From 1572 onwards local authorities in England had been legally empowered to levy rates to provide for the care of the hopelessly poor, while from 1597 onwards they were by law required to lay such charges upon their community in discharging a social obligation which the society had now formally undertaken. But as was so often the case with Tudor legislation, the law as debated and then prescribed at Westminster bore no precise or necessary relation to the realities of its administration in the thousands of parochial entities of which England was comprised. The fact is that the great codification of poor laws passed in 1597, and restated in 1601, was essentially prudential, having been drafted and passed by a government which liked to be fore-armed against all emergencies and which had been seriously frightened by the distress and the attendant disorders just prior to the convention of Parliament in 1597. The law was carefully and unambiguously drafted; a brilliantly conceived system of administration was established in which the remotest parish was linked with Westminster; and the whole realm was declared to be a single community of responsibility for the relief of poverty which threatened to overwhelm the private resources of any single locality.
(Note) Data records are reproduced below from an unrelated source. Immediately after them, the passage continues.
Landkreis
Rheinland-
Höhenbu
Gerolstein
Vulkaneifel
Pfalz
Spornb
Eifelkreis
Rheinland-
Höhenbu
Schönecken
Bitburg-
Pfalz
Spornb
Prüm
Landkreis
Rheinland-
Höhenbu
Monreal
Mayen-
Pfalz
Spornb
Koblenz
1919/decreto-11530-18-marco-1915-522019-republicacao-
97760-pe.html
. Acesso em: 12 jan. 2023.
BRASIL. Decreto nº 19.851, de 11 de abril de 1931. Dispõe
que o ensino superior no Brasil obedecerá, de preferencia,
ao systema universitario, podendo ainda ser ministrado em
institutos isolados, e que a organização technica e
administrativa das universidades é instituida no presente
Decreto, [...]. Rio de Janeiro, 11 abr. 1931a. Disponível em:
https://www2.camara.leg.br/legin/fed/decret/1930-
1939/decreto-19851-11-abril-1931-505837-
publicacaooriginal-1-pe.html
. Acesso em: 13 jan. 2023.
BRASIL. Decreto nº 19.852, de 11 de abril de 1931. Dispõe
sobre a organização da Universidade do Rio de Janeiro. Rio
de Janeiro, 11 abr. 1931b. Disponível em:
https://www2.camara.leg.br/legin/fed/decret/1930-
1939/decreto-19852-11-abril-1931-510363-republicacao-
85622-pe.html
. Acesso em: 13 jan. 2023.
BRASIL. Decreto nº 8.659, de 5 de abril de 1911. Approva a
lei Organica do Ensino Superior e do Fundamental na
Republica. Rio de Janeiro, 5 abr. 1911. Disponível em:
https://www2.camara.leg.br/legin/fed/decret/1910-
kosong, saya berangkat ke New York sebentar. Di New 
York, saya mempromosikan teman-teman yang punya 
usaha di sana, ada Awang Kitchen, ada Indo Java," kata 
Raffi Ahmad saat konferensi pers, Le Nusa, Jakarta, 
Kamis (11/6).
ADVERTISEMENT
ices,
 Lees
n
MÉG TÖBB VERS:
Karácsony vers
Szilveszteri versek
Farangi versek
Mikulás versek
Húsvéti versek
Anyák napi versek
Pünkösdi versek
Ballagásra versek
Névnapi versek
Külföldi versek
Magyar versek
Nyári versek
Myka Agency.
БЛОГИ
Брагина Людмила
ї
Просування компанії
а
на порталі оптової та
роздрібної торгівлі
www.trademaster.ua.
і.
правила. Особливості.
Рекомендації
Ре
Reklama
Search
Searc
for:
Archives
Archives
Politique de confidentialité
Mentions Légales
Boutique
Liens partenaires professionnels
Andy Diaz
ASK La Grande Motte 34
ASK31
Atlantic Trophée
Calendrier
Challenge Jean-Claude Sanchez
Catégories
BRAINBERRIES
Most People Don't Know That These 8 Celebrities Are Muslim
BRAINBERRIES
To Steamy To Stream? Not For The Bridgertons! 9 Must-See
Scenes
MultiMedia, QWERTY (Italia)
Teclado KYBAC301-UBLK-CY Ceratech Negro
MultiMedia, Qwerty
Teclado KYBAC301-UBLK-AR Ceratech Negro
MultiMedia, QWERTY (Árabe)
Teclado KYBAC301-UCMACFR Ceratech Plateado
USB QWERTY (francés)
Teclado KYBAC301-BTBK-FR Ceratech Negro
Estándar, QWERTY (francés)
But the mechanism of relief thus created was intended as a system of co-insurance, as it were, when the normal resources which could be marshalled in any community had failed. The central authority very wisely contented itself with arming the local authority which it had created with plenary powers of levying and collecting taxes for the succour of the poor, but it made clear that it had no intention of intervening so long as any community resolved its problems in its own way.